Jim rounded the tower to meet the others. "I mean, there were some tells, but it took a hot minute to figure it out."

"I wasn't as obvious as Todd, at any rate," Lianna growled.

"Heh…ya caught on, didja?" Todd said, slightly flustered, as he dropped to the ground. "Yeah, Kaz is my second hottest. Not like I even wanna do anythin' about it. I already got the best. I just didn' wanna make it weird."

"Nor do I," Lianna went on. "I want to keep Kazuichi as a friend. I think he understands things about me that…did you know he altered his own appearance to look more monstrous? His natural hair color is black."

"I feel like that's out of context, but okay," Mal replied. "Lianna, this is okay. I mean, okay, it's obviously stressing you out, but it's not bad for you to have these feelings."

"But he couldn't be more wrong," Lianna said softly. "He loves Sonia. I'm nothing like Sonia. I'm afraid of spending so much time pining for someone who will never return it. It will only be sadness for me. Unneeded sadness. It will only be a waste.
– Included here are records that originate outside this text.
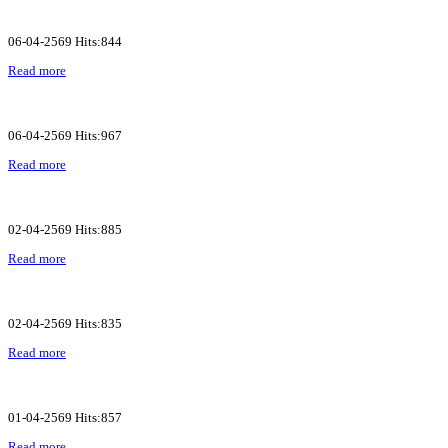
06-04-2569 Hits:844
Read more
06-04-2569 Hits:967
Read more
02-04-2569 Hits:885
Read more
02-04-2569 Hits:835
Read more
01-04-2569 Hits:857
Read more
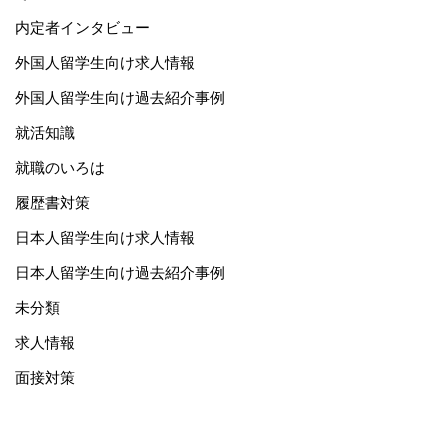
内定者インタビュー
外国人留学生向け求人情報
外国人留学生向け過去紹介事例
就活知識
就職のいろは
履歴書対策
日本人留学生向け求人情報
日本人留学生向け過去紹介事例
未分類
求人情報
面接対策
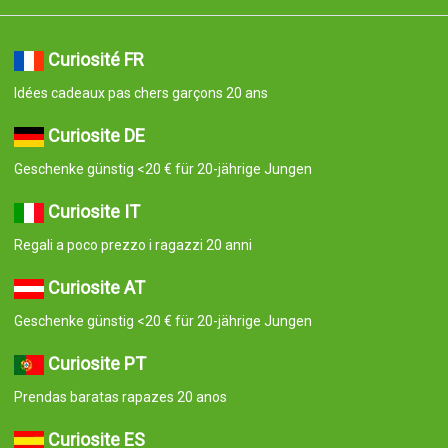
Curiosité FR
Idées cadeaux pas chers garçons 20 ans
Curiosite DE
Geschenke günstig <20 € für 20-jährige Jungen
Curiosite IT
Regali a poco prezzo i ragazzi 20 anni
Curiosite AT
Geschenke günstig <20 € für 20-jährige Jungen
Curiosite PT
Prendas baratas rapazes 20 anos
Curiosite ES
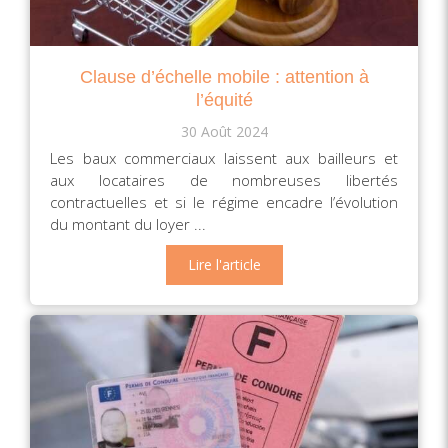
Clause d’échelle mobile : attention à
l’équité
30 Août 2024
Les baux commerciaux laissent aux bailleurs et
aux locataires de nombreuses libertés
contractuelles et si le régime encadre l’évolution
du montant du loyer ...
Lire l'article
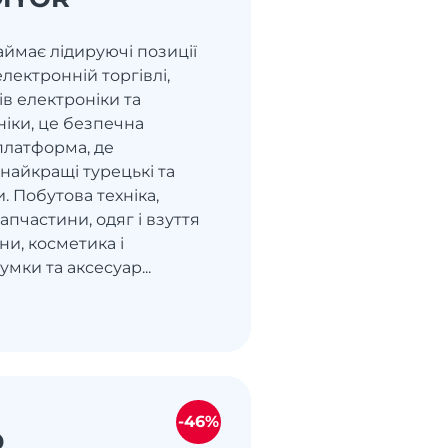
 займає лідируючі позиції
електронній торгівлі,
ів електроніки та
ніки, це безпечна
платформа, де
найкращі турецькі та
и. Побутова техніка,
апчастини, одяг і взуття
ни, косметика і
умки та аксесуар...
-46%
D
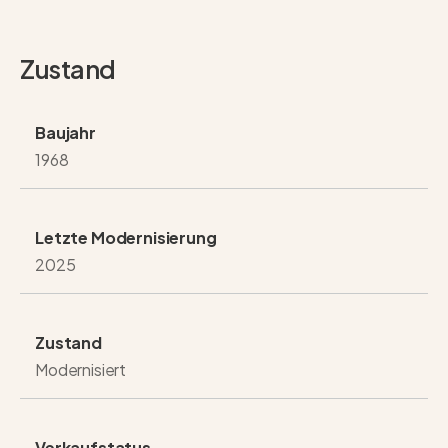
Zustand
Baujahr
1968
Letzte Modernisierung
2025
Zustand
Modernisiert
Verkaufstatus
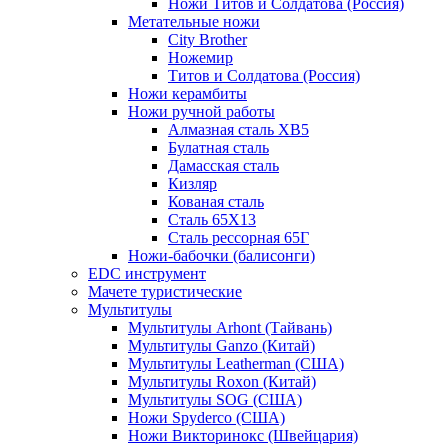
Ножи Титов и Солдатова (Россия)
Метательные ножи
City Brother
Ножемир
Титов и Солдатова (Россия)
Ножи керамбиты
Ножи ручной работы
Алмазная сталь ХВ5
Булатная сталь
Дамасская сталь
Кизляр
Кованая сталь
Сталь 65Х13
Сталь рессорная 65Г
Ножи-бабочки (балисонги)
EDC инструмент
Мачете туристические
Мультитулы
Мультитулы Arhont (Тайвань)
Мультитулы Ganzo (Китай)
Мультитулы Leatherman (США)
Мультитулы Roxon (Китай)
Мультитулы SOG (США)
Ножи Spyderco (США)
Ножи Викторинокс (Швейцария)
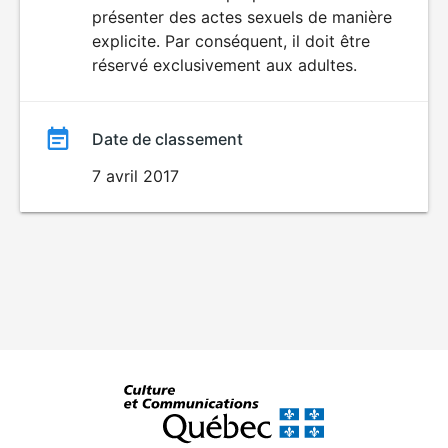
SEXUALITÉ
présenter des actes sexuels de manière
EXPLICITE
film
explicite. Par conséquent, il doit être
réservé exclusivement aux adultes.
Date de classement
7 avril 2017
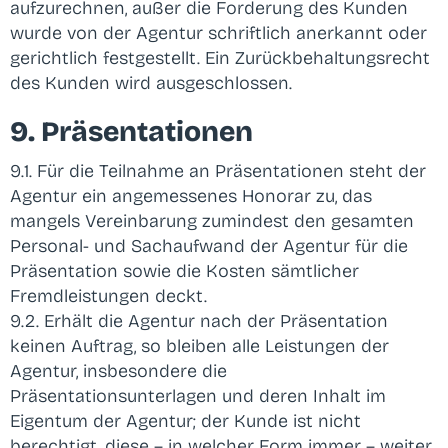
aufzurechnen, außer die Forderung des Kunden
wurde von der Agentur schriftlich anerkannt oder
gerichtlich festgestellt. Ein Zurückbehaltungsrecht
des Kunden wird ausgeschlossen.
9. Präsentationen
9.1. Für die Teilnahme an Präsentationen steht der
Agentur ein angemessenes Honorar zu, das
mangels Vereinbarung zumindest den gesamten
Personal- und Sachaufwand der Agentur für die
Präsentation sowie die Kosten sämtlicher
Fremdleistungen deckt.
9.2. Erhält die Agentur nach der Präsentation
keinen Auftrag, so bleiben alle Leistungen der
Agentur, insbesondere die
Präsentationsunterlagen und deren Inhalt im
Eigentum der Agentur; der Kunde ist nicht
berechtigt, diese – in welcher Form immer – weiter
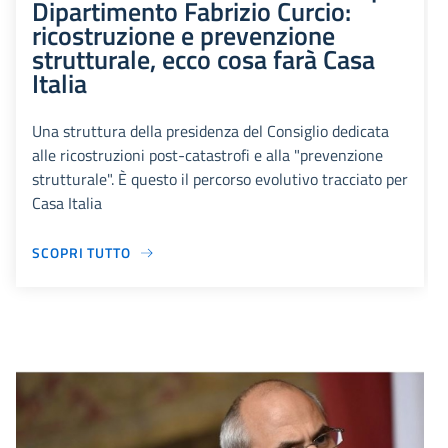
Dipartimento Fabrizio Curcio:
ricostruzione e prevenzione
strutturale, ecco cosa farà Casa
Italia
Una struttura della presidenza del Consiglio dedicata
alle ricostruzioni post-catastrofi e alla "prevenzione
strutturale". È questo il percorso evolutivo tracciato per
Casa Italia
SCOPRI TUTTO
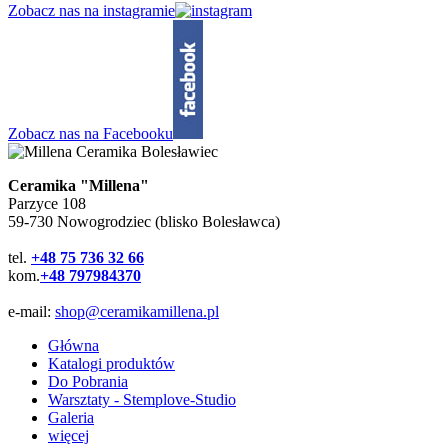
Zobacz nas na instagramie
Zobacz nas na Facebooku
Ceramika "Millena"
Parzyce 108
59-730 Nowogrodziec (blisko Bolesławca)
tel.
+48 75 736 32 66
kom.
+48 797984370
e-mail:
shop@ceramikamillena.pl
Główna
Katalogi produktów
Do Pobrania
Warsztaty - Stemplove-Studio
Galeria
więcej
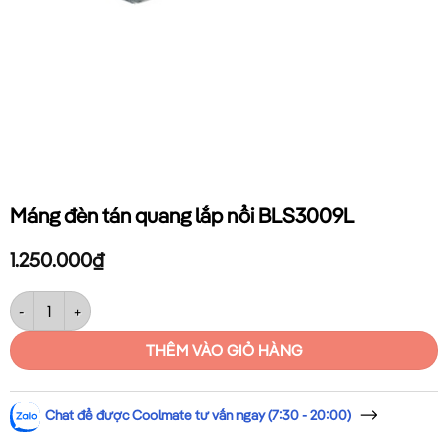
Máng đèn tán quang lắp nổi BLS3009L
1.250.000
₫
Máng đèn tán quang lắp nổi BLS3009L số lượng
THÊM VÀO GIỎ HÀNG
Chat để được Coolmate tư vấn ngay (7:30 - 20:00)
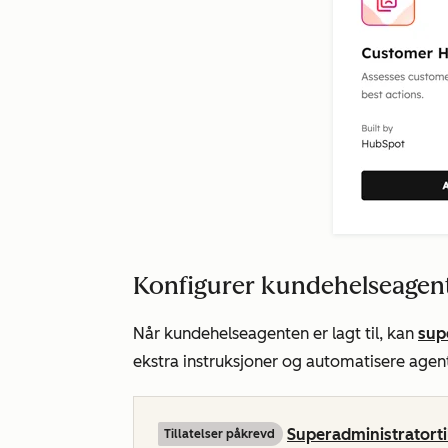
Konfigurer kundehelseagen
Når kundehelseagenten er lagt til, kan
sup
ekstra instruksjoner og automatisere agen
Superadministratorti
Tillatelser påkrevd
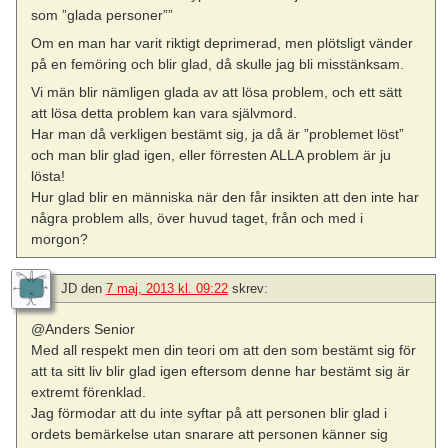
som ”glada personer””
Om en man har varit riktigt deprimerad, men plötsligt vänder
på en femöring och blir glad, då skulle jag bli misstänksam.
Vi män blir nämligen glada av att lösa problem, och ett sätt
att lösa detta problem kan vara självmord.
Har man då verkligen bestämt sig, ja då är ”problemet löst”
och man blir glad igen, eller förresten ALLA problem är ju
lösta!
Hur glad blir en människa när den får insikten att den inte har
några problem alls, över huvud taget, från och med i
morgon?
JD
den
7 maj, 2013 kl. 09:22
skrev:
@Anders Senior
Med all respekt men din teori om att den som bestämt sig för
att ta sitt liv blir glad igen eftersom denne har bestämt sig är
extremt förenklad.
Jag förmodar att du inte syftar på att personen blir glad i
ordets bemärkelse utan snarare att personen känner sig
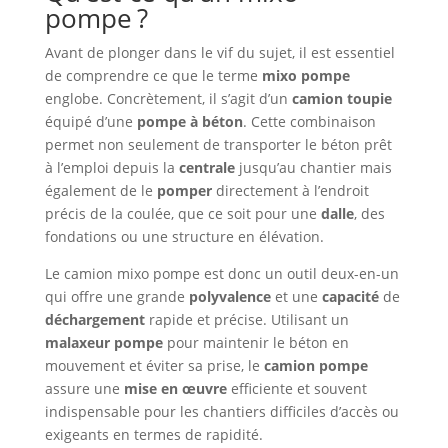
pompe ?
Avant de plonger dans le vif du sujet, il est essentiel
de comprendre ce que le terme
mixo pompe
englobe. Concrètement, il s’agit d’un
camion toupie
équipé d’une
pompe à béton
. Cette combinaison
permet non seulement de transporter le béton prêt
à l’emploi depuis la
centrale
jusqu’au chantier mais
également de le
pomper
directement à l’endroit
précis de la coulée, que ce soit pour une
dalle
, des
fondations ou une structure en élévation.
Le camion mixo pompe est donc un outil deux-en-un
qui offre une grande
polyvalence
et une
capacité
de
déchargement
rapide et précise. Utilisant un
malaxeur pompe
pour maintenir le béton en
mouvement et éviter sa prise, le
camion pompe
assure une
mise en œuvre
efficiente et souvent
indispensable pour les chantiers difficiles d’accès ou
exigeants en termes de rapidité.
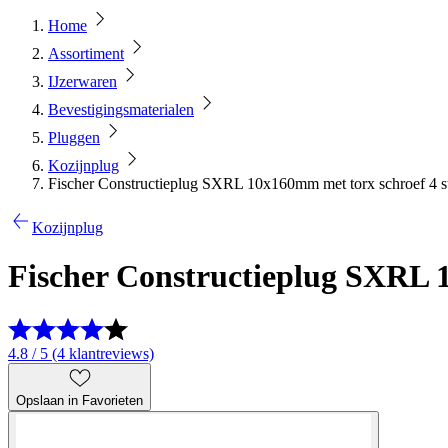
Home
Assortiment
IJzerwaren
Bevestigingsmaterialen
Pluggen
Kozijnplug
Fischer Constructieplug SXRL 10x160mm met torx schroef 4 s
Kozijnplug
Fischer Constructieplug SXRL 
4.8 / 5 (4 klantreviews)
Opslaan in Favorieten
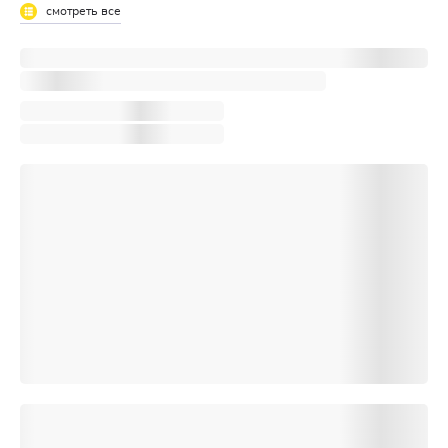
смотреть все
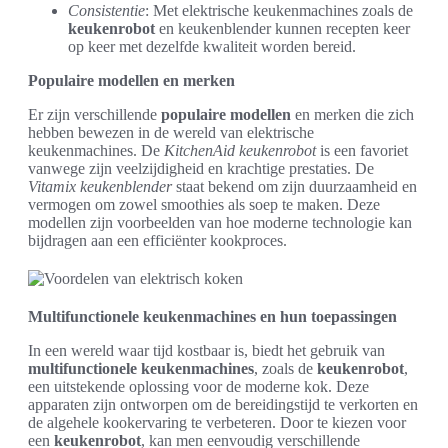
Consistentie
: Met elektrische keukenmachines zoals de
keukenrobot
en keukenblender kunnen recepten keer
op keer met dezelfde kwaliteit worden bereid.
Populaire modellen en merken
Er zijn verschillende
populaire modellen
en merken die zich
hebben bewezen in de wereld van elektrische
keukenmachines. De
KitchenAid keukenrobot
is een favoriet
vanwege zijn veelzijdigheid en krachtige prestaties. De
Vitamix keukenblender
staat bekend om zijn duurzaamheid en
vermogen om zowel smoothies als soep te maken. Deze
modellen zijn voorbeelden van hoe moderne technologie kan
bijdragen aan een efficiënter kookproces.
Multifunctionele keukenmachines en hun toepassingen
In een wereld waar tijd kostbaar is, biedt het gebruik van
multifunctionele keukenmachines
, zoals de
keukenrobot
,
een uitstekende oplossing voor de moderne kok. Deze
apparaten zijn ontworpen om de bereidingstijd te verkorten en
de algehele kookervaring te verbeteren. Door te kiezen voor
een
keukenrobot
, kan men eenvoudig verschillende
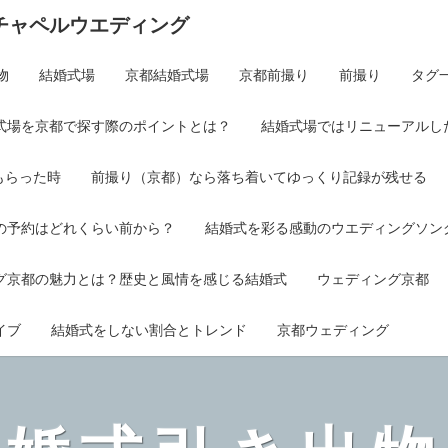
チャペルウエディング
物
結婚式場
京都結婚式場
京都前撮り
前撮り
タグ
式場を京都で探す際のポイントとは？
結婚式場ではリニューアルし
もらった時
前撮り（京都）なら落ち着いてゆっくり記録が残せる
の予約はどれくらい前から？
結婚式を彩る感動のウエディングソング
グ京都の魅力とは？歴史と風情を感じる結婚式
ウェディング京都
イブ
結婚式をしない割合とトレンド
京都ウェディング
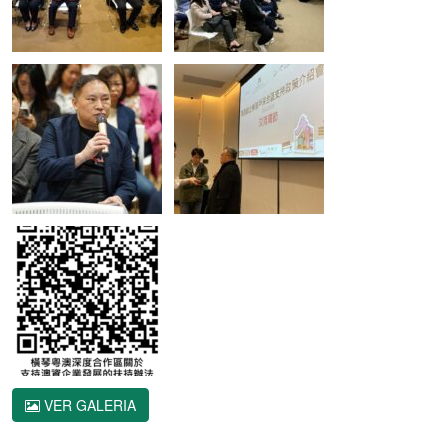
VER GALERIA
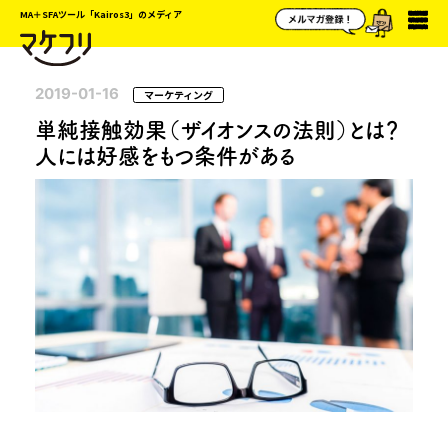
MA＋SFAツール「Kairos3」のメディア
2019-01-16
マーケティング
単純接触効果（ザイオンスの法則）とは？
人には好感をもつ条件がある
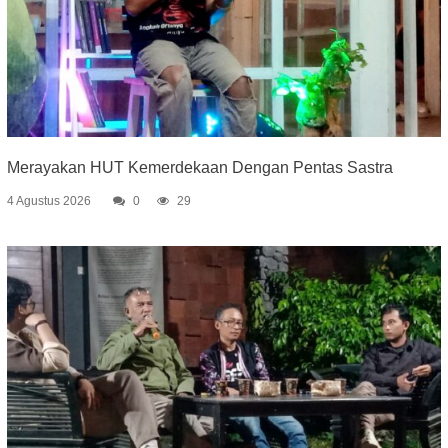
Merayakan HUT Kemerdekaan Dengan Pentas Sastra
4 Agustus 2026
0
29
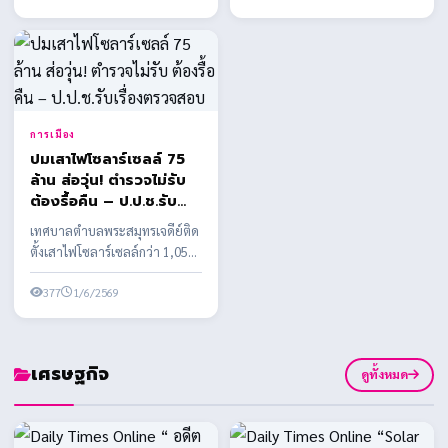
การเมือง
ปมเสาไฟโซลาร์เซลล์ 75
ล้าน ส่อวุ่น! ตำรวจไม่รับ
ต้องรื้อคืน – ป.ป.ช.รับ
เรื่องตรวจสอบ
เทศบาลตำบลพระสมุทรเจดีย์ติด
ตั้งเสาไฟโซลาร์เซลล์กว่า 1,058
ต้น งบประมาณกว่า 75 ล้านบาท
พบข้อสงสัยหลาย...
377
1/6/2569
เศรษฐกิจ
ดูทั้งหมด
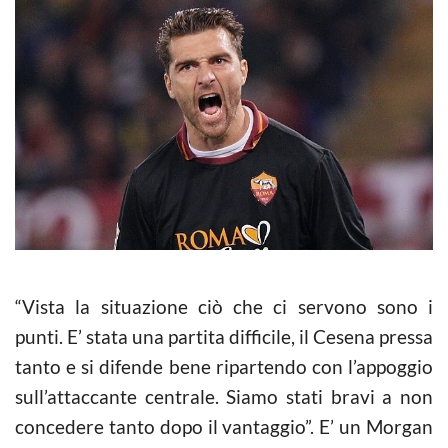
“Vista la situazione ciò che ci servono sono i
punti. E’ stata una partita difficile, il Cesena pressa
tanto e si difende bene ripartendo con l’appoggio
sull’attaccante centrale. Siamo stati bravi a non
concedere tanto dopo il vantaggio”. E’ un Morgan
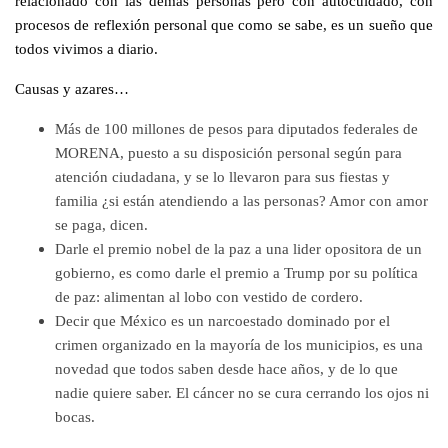
relacionado con las demás personas pero con autocuidado, con
procesos de reflexión personal que como se sabe, es un sueño que
todos vivimos a diario.
Causas y azares…
Más de 100 millones de pesos para diputados federales de
MORENA, puesto a su disposición personal según para
atención ciudadana, y se lo llevaron para sus fiestas y
familia ¿si están atendiendo a las personas? Amor con amor
se paga, dicen.
Darle el premio nobel de la paz a una lider opositora de un
gobierno, es como darle el premio a Trump por su política
de paz: alimentan al lobo con vestido de cordero.
Decir que México es un narcoestado dominado por el
crimen organizado en la mayoría de los municipios, es una
novedad que todos saben desde hace años, y de lo que
nadie quiere saber. El cáncer no se cura cerrando los ojos ni
bocas.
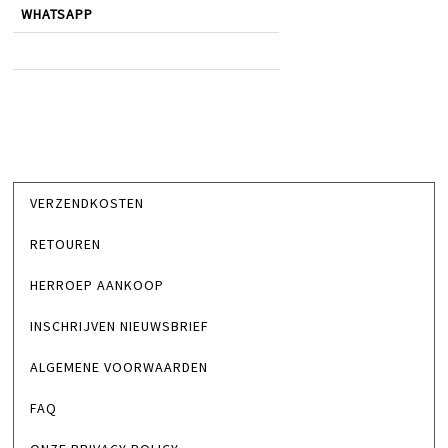
WHATSAPP
VERZENDKOSTEN
RETOUREN
HERROEP AANKOOP
INSCHRIJVEN NIEUWSBRIEF
ALGEMENE VOORWAARDEN
FAQ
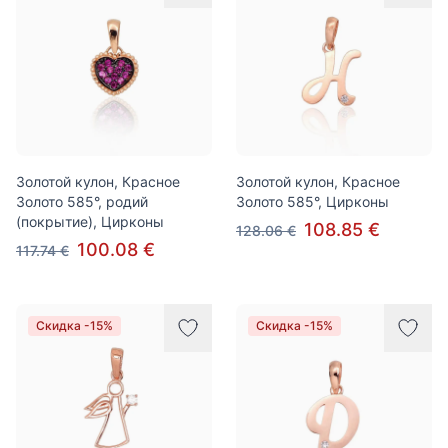
Золотой кулон, Красное
Золотой кулон, Красное
Золото 585°, родий
Золото 585°, Цирконы
(покрытие), Цирконы
108.85 €
128.06 €
100.08 €
117.74 €
Скидка -15%
Скидка -15%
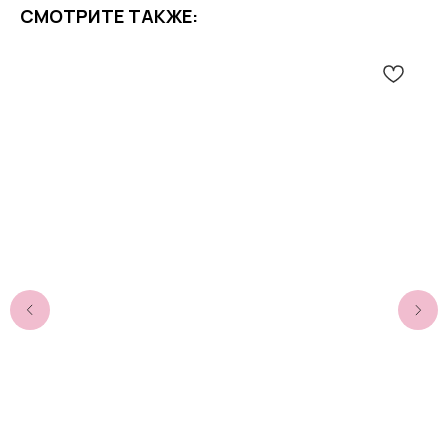
СМОТРИТЕ ТАКЖЕ:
And I do not want him to feel guilty over me."

"I mean…maybe there's a chance?" Mal proposed. "The age difference is a little weird, but not, like, horrible. I don't think."

"It sounds as if he is going to become official with Sonia tonight," Lianna related. "She called while we were at work, and she asked him to meet her in the gardens. That way, they would meet by sundown. And it sounds like they are going to talk about…" She could hardly bring herself to finish.

"Wait. Back up." Mal's tone had turned urgent. "You said Sonia called him and told him to meet her at the gardens? Like, now? Tonight?"

"Yes," Lianna related.

"You're SURE," Mal repeated.

"I am sure!" Lianna insisted.

"This is wrong," Mal said hurriedly. "Lianna. SONIA IS ONE OF THE PEOPLE WATCHING THE MOVIE MARATHON WITH ME. ALL NIGHT."

"That's weird," Jim mused. "Why would she double up – "

"When did she call?" Mal demanded. "Need a time."

"Less than five minutes ago, dawg," Todd told her. "What, ya think she's flakin'?"

"I have been with Sonia for the past two hours," Mal related, "and she has not taken out her phone once."

Lianna, Todd, and Jim exchanged horrified expressions. "What is happening?" Lianna wondered out loud.

"I don't know," Mal told her, "but it's bad. Kazuichi is in huge trouble. You have to get to the gardens as fast as you can and stop whatever is happening from happening before he gets hurt. I'm gonna grab some help and get there as fast as I can."

With that, she hung up.

With an earsplitting "NO!" of panic, Lianna leapt onto the ferry-ride and off it again, barreling across the town square's rotating gear.

"WAIT FOR US, YO!" Todd yelled as he leapt over the whole moat; Jim bounced off a ferry-ride that was midway across before landing and following.

As the boys flanked Lianna, she found herself silently praying to whatever gods would listen that she would not lose Kazuichi Soda that night.